When the music begins on Damien Dempsey’s ‘Hell or Barbados’, you will almost instantly feel punch drunk by its unusual charm and power. In the first track on the album, ‘Maasai’, Damien improbably finds a spot somewhere between India and Ireland to pitch his vocals. And these vocals genuinely make the spine tingle. The superb singing is twinned with a dark and driving rock groove and embellished with deep, inquisitive bass lines and trance-like acoustic guitars that unite to create a sound akin to Doves at their best.
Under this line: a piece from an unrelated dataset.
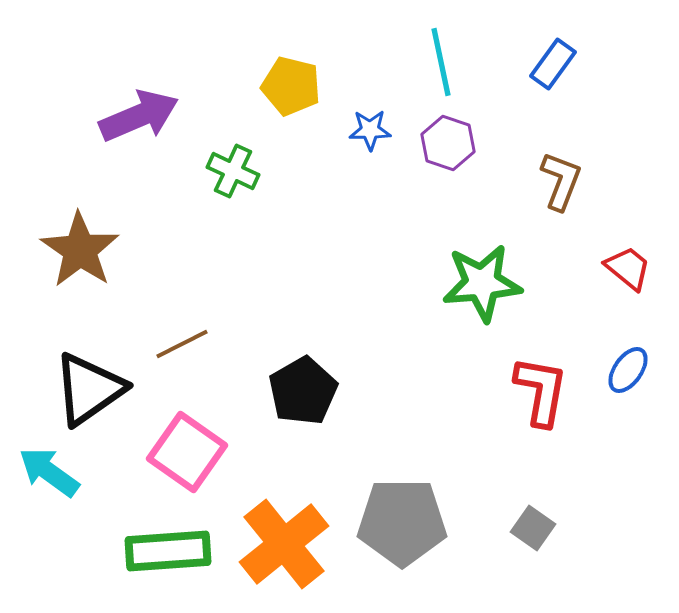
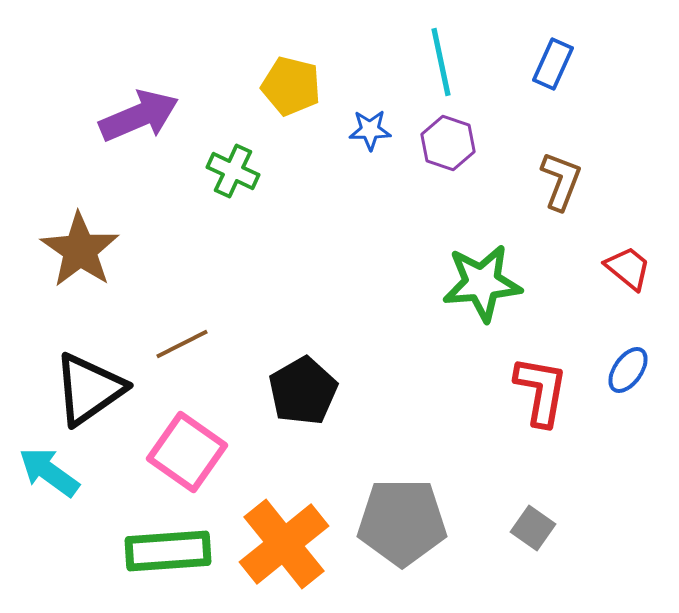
blue rectangle: rotated 12 degrees counterclockwise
It’s a sensational piece of music.
The rest of the album doesn’t so much tail off as shed its load prematurely with all the heavy intensity of the first track dispersing before it’s been properly explored.
There are still several other very palatable songs, not least How Strange, which touches all too fleetingly on the dark magic of the first track but still holds it’s own with a vocal reminiscent of Morten Harket in his post-hay day. And in ‘Serious’, we get a true representation of the broad Irish accent of the singer during a piece of spoken word in the style of a sober Pogue, which is lyrically engaging and delivered with a rebellious sting.
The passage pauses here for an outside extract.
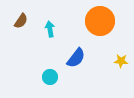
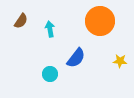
yellow star: moved 1 px left
cyan circle: moved 3 px up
Different musical influences abound in the second half as Dempsey’s obvious love for Reggae music is consummated. It’s a bold attempt to make an album which lends from most corners of world music, but this strength is also a weakness and some of the music, in particular the reggae, flirts with mediocrity.
In short, the best of To Hell Or Barbados is brilliant but the worst is slightly annoying.